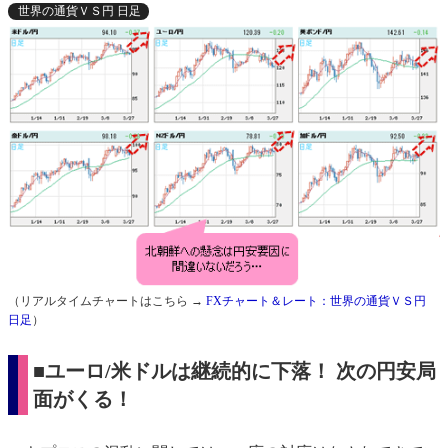
世界の通貨ＶＳ円 日足
（リアルタイムチャートはこちら →
FXチャート＆レート：世界の通貨ＶＳ円
日足
）
■ユーロ/米ドルは継続的に下落！ 次の円安局
面がくる！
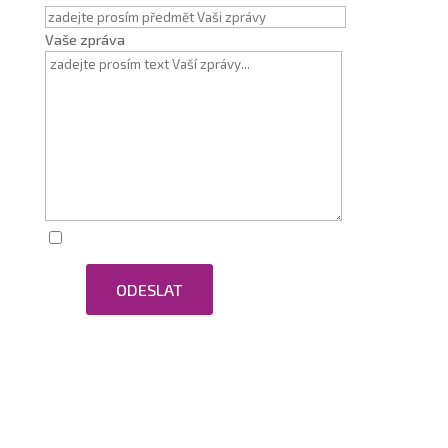
Vaše zpráva
Zaškrtnutím souhlasím se zpracováním osobních
ODESLAT
údajů.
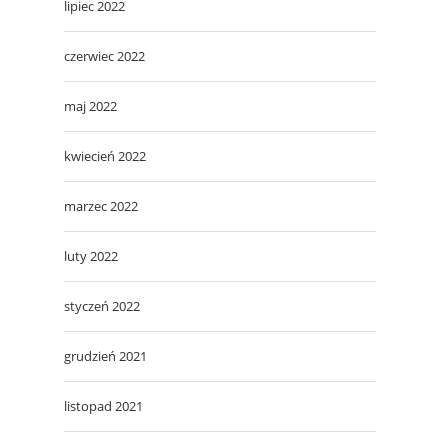
lipiec 2022
czerwiec 2022
maj 2022
kwiecień 2022
marzec 2022
luty 2022
styczeń 2022
grudzień 2021
listopad 2021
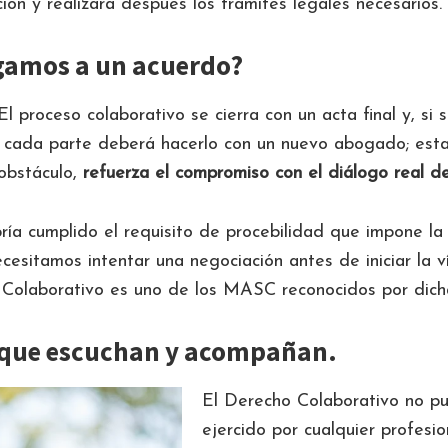
ión y realizará después los trámites legales necesarios.
legamos a un acuerdo?
l proceso colaborativo se cierra con un acta final y, si 
s, cada parte deberá hacerlo con un nuevo abogado; esta
 obstáculo,
refuerza el compromiso con el diálogo real de
ía cumplido el requisito de procebilidad que impone la
esitamos intentar una negociación antes de iniciar la vía
 Colaborativo es uno de los MASC reconocidos por dich
que escuchan y acompañan.
El Derecho Colaborativo no p
ejercido por cualquier profesio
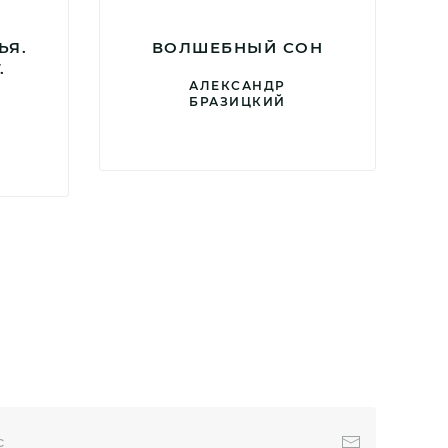
ЬЯ.
ВОЛШЕБНЫЙ СОН
.
АЛЕКСАНДР
Я
БРАЗИЦКИЙ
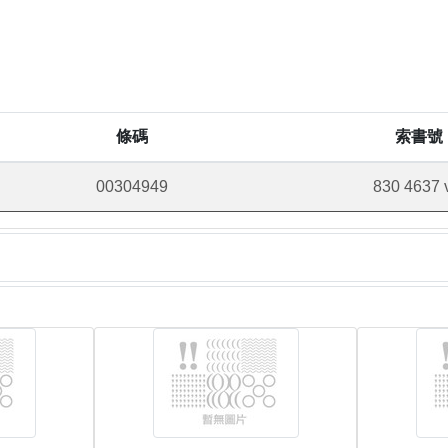
條碼
索書號
00304949
830 4637 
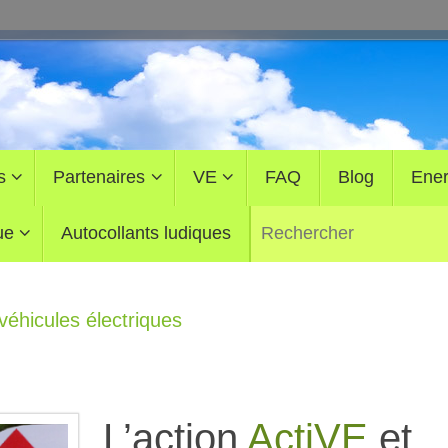
s
Partenaires
VE
FAQ
Blog
Ener
ue
Autocollants ludiques
véhicules électriques
L’action
ActiVE
et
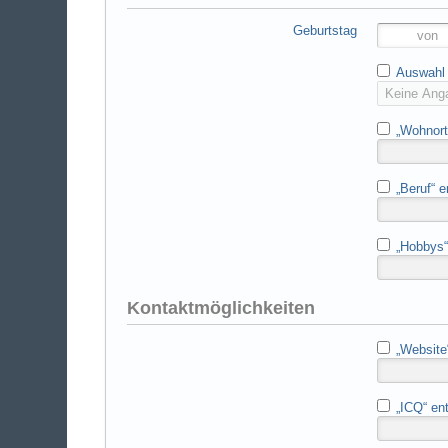
Geburtstag
Auswahl 
„Wohnort“
„Beruf“ e
„Hobbys“ 
Kontaktmöglichkeiten
„Website“
„ICQ“ ent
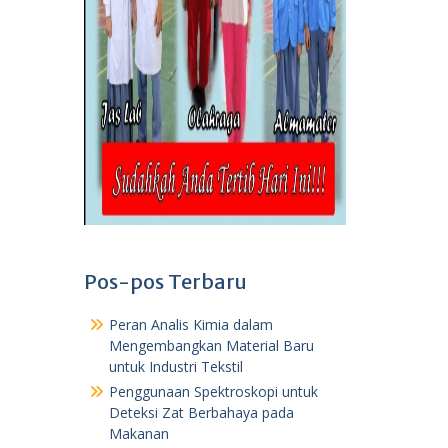
Pos-pos Terbaru
Peran Analis Kimia dalam
Mengembangkan Material Baru
untuk Industri Tekstil
Penggunaan Spektroskopi untuk
Deteksi Zat Berbahaya pada
Makanan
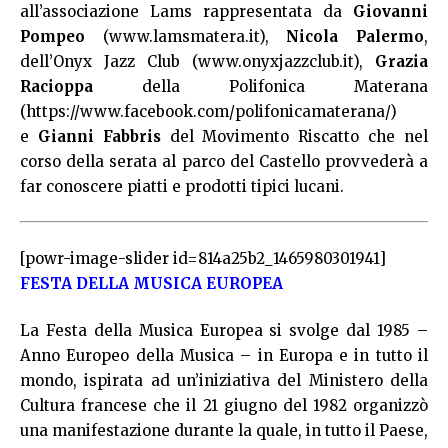
all’associazione Lams rappresentata da
Giovanni
Pompeo
(
www.lamsmatera.it
),
Nicola Palermo
,
dell’Onyx Jazz Club (
www.onyxjazzclub.it
),
Grazia
Racioppa
della Polifonica Materana
(
https://www.facebook.com/polifonicamaterana/
)
e
Gianni Fabbris
del Movimento Riscatto che nel
corso della serata al parco del Castello provvederà a
far conoscere piatti e prodotti tipici lucani.
[powr-image-slider id=814a25b2_1465980301941]
FESTA DELLA MUSICA EUROPEA
La Festa della Musica Europea si svolge dal 1985 –
Anno Europeo della Musica – in Europa e in tutto il
mondo, ispirata ad un’iniziativa del Ministero della
Cultura francese che il 21 giugno del 1982 organizzò
una manifestazione durante la quale, in tutto il Paese,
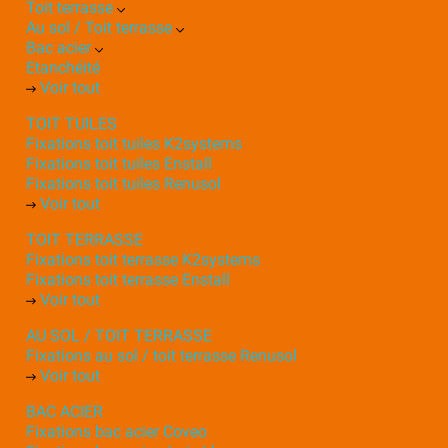
Toit terrasse
Au sol / Toit terrasse
Bac acier
Etanchéité
Voir tout
TOIT TUILES
Fixations toit tuiles K2systems
Fixations toit tuiles Enstall
Fixations toit tuiles Renusol
Voir tout
TOIT TERRASSE
Fixations toit terrasse K2systems
Fixations toit terrasse Enstall
Voir tout
AU SOL / TOIT TERRASSE
Fixations au sol / toit terrasse Renusol
Voir tout
BAC ACIER
Fixations bac acier Coveo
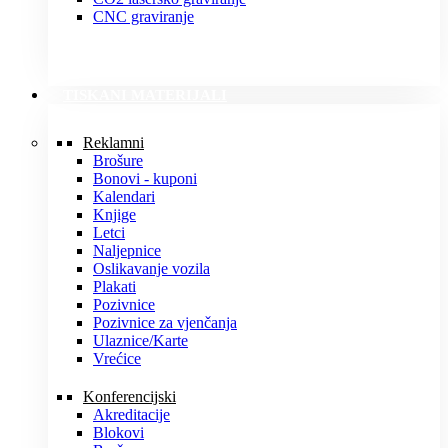
CNC graviranje
TISKANI MATERIJALI
Reklamni
Brošure
Bonovi - kuponi
Kalendari
Knjige
Letci
Naljepnice
Oslikavanje vozila
Plakati
Pozivnice
Pozivnice za vjenčanja
Ulaznice/Karte
Vrećice
Konferencijski
Akreditacije
Blokovi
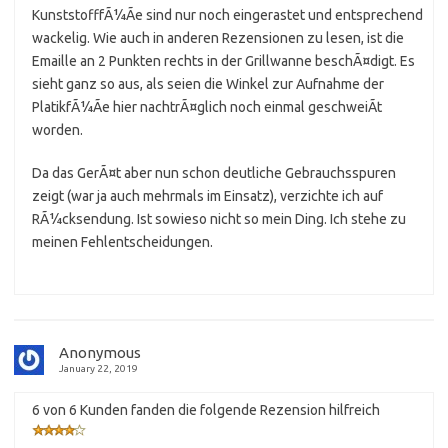
KunststofffÃ¼Ãe sind nur noch eingerastet und entsprechend
wackelig. Wie auch in anderen Rezensionen zu lesen, ist die
Emaille an 2 Punkten rechts in der Grillwanne beschÃ¤digt. Es
sieht ganz so aus, als seien die Winkel zur Aufnahme der
PlatikfÃ¼Ãe hier nachtrÃ¤glich noch einmal geschweiÃt
worden.
Da das GerÃ¤t aber nun schon deutliche Gebrauchsspuren
zeigt (war ja auch mehrmals im Einsatz), verzichte ich auf
RÃ¼cksendung. Ist sowieso nicht so mein Ding. Ich stehe zu
meinen Fehlentscheidungen.
Anonymous
January 22, 2019
6 von 6 Kunden fanden die folgende Rezension hilfreich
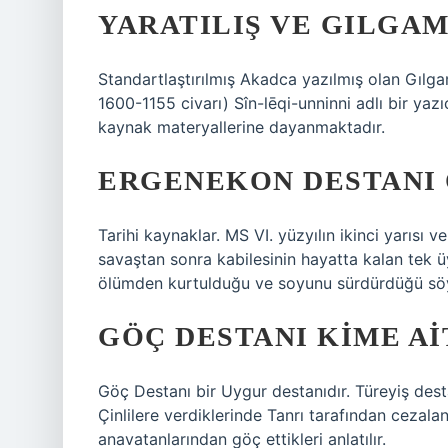
YARATILIŞ VE GILGAM
Standartlaştırılmış Akadca yazılmış olan Gılg
1600-1155 civarı) Sîn-lēqi-unninni adlı bir yaz
kaynak materyallerine dayanmaktadır.
ERGENEKON DESTANI 
Tarihi kaynaklar. MS VI. yüzyılın ikinci yarısı ve
savaştan sonra kabilesinin hayatta kalan tek ü
ölümden kurtulduğu ve soyunu sürdürdüğü sö
GÖÇ DESTANI KIME AI
Göç Destanı bir Uygur destanıdır. Türeyiş dest
Çinlilere verdiklerinde Tanrı tarafından cezaland
anavatanlarından göç ettikleri anlatılır.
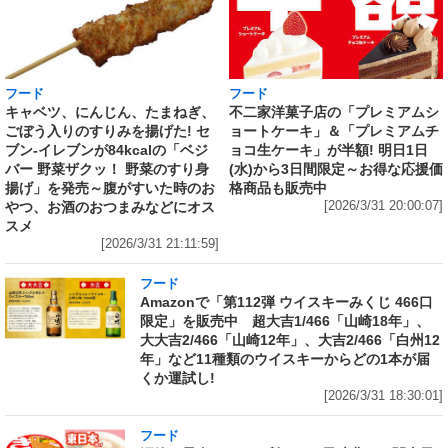
フード
フード
キャベツ、にんじん、たまねぎ、
不二家洋菓子店の「プレミアムシ
ごぼう入りのすりみを揚げた! セ
ョートケーキ」＆「プレミアムチ
ブン‐イレブンが84kcalの「ベジ
ョコ生ケーキ」が半額! 明日1日
バー 野菜ザクッ！ 野菜のすり身
(水)から3日間限定～お得な応援価
揚げ」を発売～腹がすいた時のお
格商品も販売中
やつ、お酒のおつまみなどにオス
[2026/3/31 20:00:07]
スメ
[2026/3/31 21:11:59]
フード
Amazonで「第112弾 ウイスキーみくじ 466口
限定」を販売中 超大吉1/466「山崎18年」、
大大吉2/466「山崎12年」、大吉2/466「白州12
年」など11種類のウイスキーからどの1本が届
くか運試し!
[2026/3/31 18:30:01]
フード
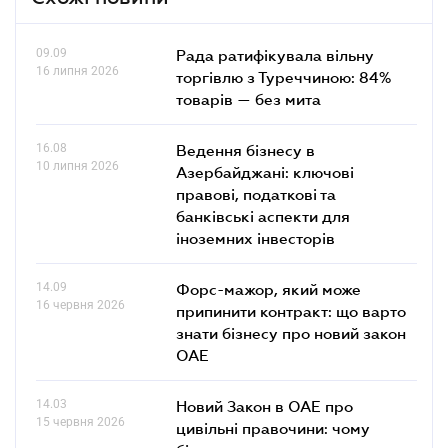
09.09
Рада ратифікувала вільну
16 липня 2026
торгівлю з Туреччиною: 84%
товарів — без мита
16.08
Ведення бізнесу в
10 липня 2026
Азербайджані: ключові
правові, податкові та
банківські аcпекти для
іноземних інвесторів
14.09
Форс-мажор, який може
16 червня 2026
припинити контракт: що варто
знати бізнесу про новий закон
ОАЕ
14.03
Новий Закон в ОАЕ про
15 червня 2026
цивільні правочини: чому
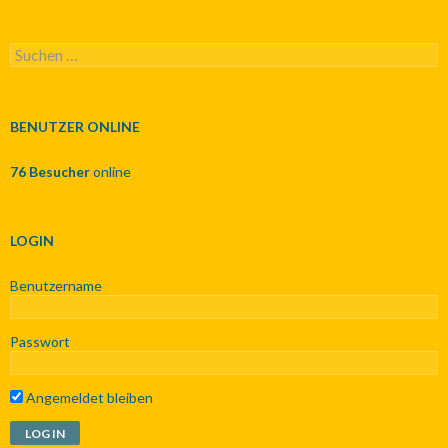
S
u
c
h
e
BENUTZER ONLINE
n
n
76 Besucher
online
a
c
h
:
LOGIN
Benutzername
Passwort
Angemeldet bleiben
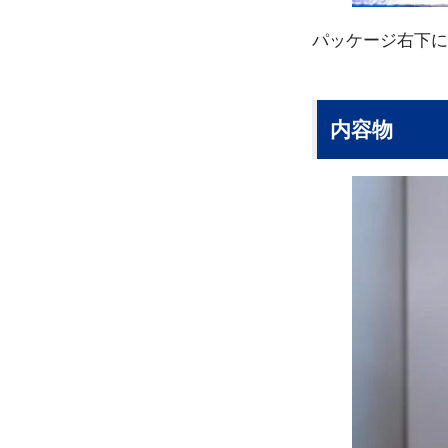
パッケージ右下に
内容物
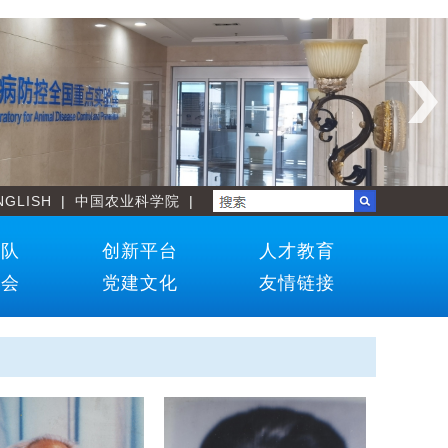
NGLISH
|
中国农业科学院
|
团队
创新平台
人才教育
学会
党建文化
友情链接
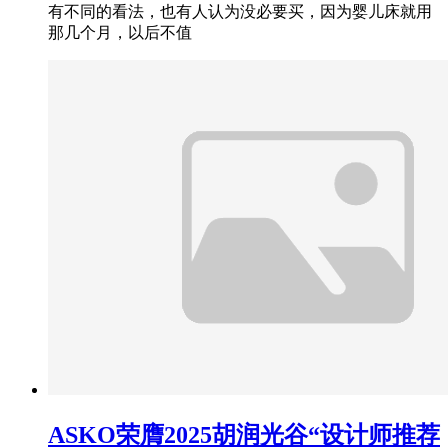
有不同的看法，也有人认为没必要买，因为婴儿床就用
那几个月，以后不值
ASKO荣膺2025胡润光谷“设计师推荐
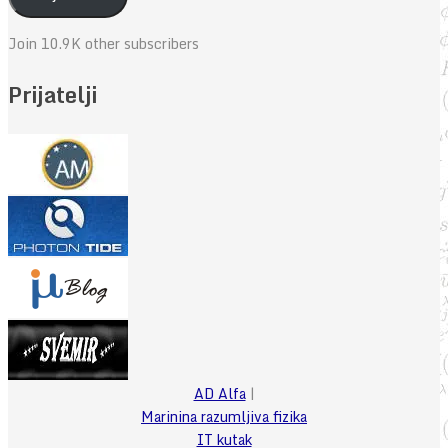
Join 10.9K other subscribers
Prijatelji
AD Alfa
|
Marinina razumljiva fizika
IT kutak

▶ What you should do
Read through the records above and copy the lines that contain "DESTANI".

▶ Solution for this exercise
ERGENEKON DESTANI 
GÖÇ DESTANI KIME AI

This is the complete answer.